TLDR: Kubenurse is the Swiss army knife for Kubernetes network monitoring. It will help you
- pinpoint bottlenecks and know the latency in your network
- identify nodes with network issues (packet drops, slow connection, etc.)
- uncover issues like DNS failures, broken sockets, or interrupted TLS negotiations
Description
Kubenurse is a Kubernetes network monitoring tool developed and open-sourced by PostFinance (a Swiss Banking Institution), which acts like an in-cluster doctor, continuously checking the health of your pod-to-pod, pod-to-service, and pod-to-ingress connections.

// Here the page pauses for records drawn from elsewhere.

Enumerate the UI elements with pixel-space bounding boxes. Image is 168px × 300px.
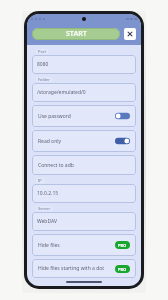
staticText: Port <box>38 49 46 54</box>
button[interactable]: 10.0.2.15 <box>32 178 136 203</box>
staticText: Folder <box>38 77 50 82</box>
button[interactable]: WebDAV <box>32 206 136 231</box>
staticText: /storage/emulated/0 <box>37 89 86 96</box>
button[interactable]: Hide files starting with a dot <box>32 259 136 278</box>
staticText: IP <box>38 178 42 183</box>
staticText: 10.0.2.15 <box>37 190 59 197</box>
button[interactable]: Connect to adb <box>32 155 136 175</box>
staticText: Hide files starting with a dot <box>38 265 111 272</box>
staticText: PRO <box>118 267 127 272</box>
button[interactable]: Use password <box>32 105 136 127</box>
button[interactable]: Read only <box>32 130 136 152</box>
staticText: Server <box>38 206 51 211</box>
button[interactable]: Hide files <box>32 234 136 256</box>
staticText: 8080 <box>37 61 49 68</box>
button[interactable]: Close <box>124 28 136 40</box>
staticText: Read only <box>38 138 111 145</box>
staticText: Hide files <box>38 242 111 249</box>
staticText: Connect to adb <box>38 162 74 169</box>
staticText: WebDAV <box>37 218 57 225</box>
staticText: START <box>66 29 87 39</box>
button[interactable]: /storage/emulated/0 <box>32 77 136 102</box>
button[interactable]: 8080 <box>32 49 136 74</box>
button[interactable]: START <box>32 28 120 40</box>
staticText: Use password <box>38 113 111 120</box>
staticText: PRO <box>118 243 127 248</box>
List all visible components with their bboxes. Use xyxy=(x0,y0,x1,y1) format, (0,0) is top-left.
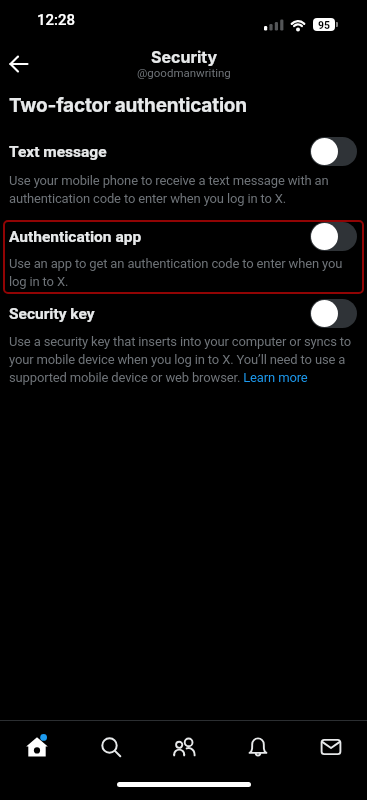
button[interactable] xyxy=(74,721,148,773)
button[interactable] xyxy=(0,721,74,773)
staticText: Security key xyxy=(9,305,95,323)
staticText: Use your mobile phone to receive a text … xyxy=(9,173,329,206)
staticText: Text message xyxy=(9,143,107,161)
staticText: 12:28 xyxy=(37,11,76,29)
button[interactable] xyxy=(310,222,357,251)
staticText: @goodmanwriting xyxy=(137,66,231,79)
button[interactable] xyxy=(221,721,294,773)
button[interactable]: Security key xyxy=(0,299,367,328)
staticText: Two-factor authentication xyxy=(9,94,247,117)
button[interactable] xyxy=(294,721,367,773)
staticText: Use an app to get an authentication code… xyxy=(9,256,343,289)
button[interactable] xyxy=(310,137,357,166)
staticText: Use a security key that inserts into you… xyxy=(9,334,352,385)
staticText: Security xyxy=(151,47,218,66)
staticText: Authentication app xyxy=(9,228,142,246)
staticText: 95 xyxy=(318,19,331,31)
button[interactable] xyxy=(9,54,29,74)
button[interactable]: Authentication app xyxy=(3,220,364,294)
button[interactable] xyxy=(310,299,357,328)
button[interactable]: Text message xyxy=(0,137,367,166)
button[interactable] xyxy=(148,721,221,773)
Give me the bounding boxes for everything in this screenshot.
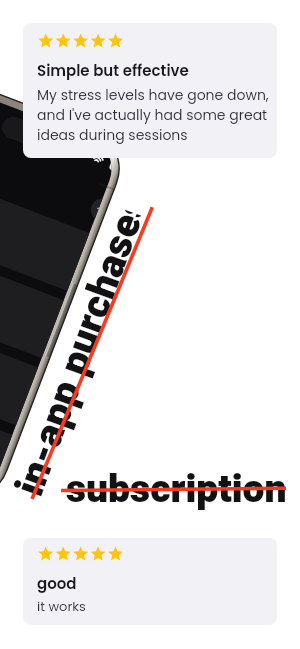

It is a small Go application that runs as a DaemonSet
on every node in
your cluster, and which continously performs requests against the following
endpoints:
- kubenurse ingress endpoint itself, typically
https://kubenurse.your-cluster-ingress.yourdomain.tld
→ this endpoint lets us know about the end-to-end latency, and also permits to detect ingress controller problems - kubenurse service endpoint, i.e.
kubenurse.kubenurse.svc.cluster.local:8080
→ monitoring the service will be helpful in appreciating in-cluster network latency - Kubernetes API server / DNS, through its DNS name,
kubernetes.default.svc.cluster.local
→ this endpoint captures both the K8s apiserver latency, as well as the DNS resolution inside the cluster. - Kubernetes API server / IP, through the direct endpoint, e.g.
10.127.0.1
→ same as above, but bypassing DNS resolution. Interesting and helpful in conjunction with the above to quickly identify DNS lookup errors/slowness - neighbouring kubenurse pods, e.g. towards
node-02
,node-03
, …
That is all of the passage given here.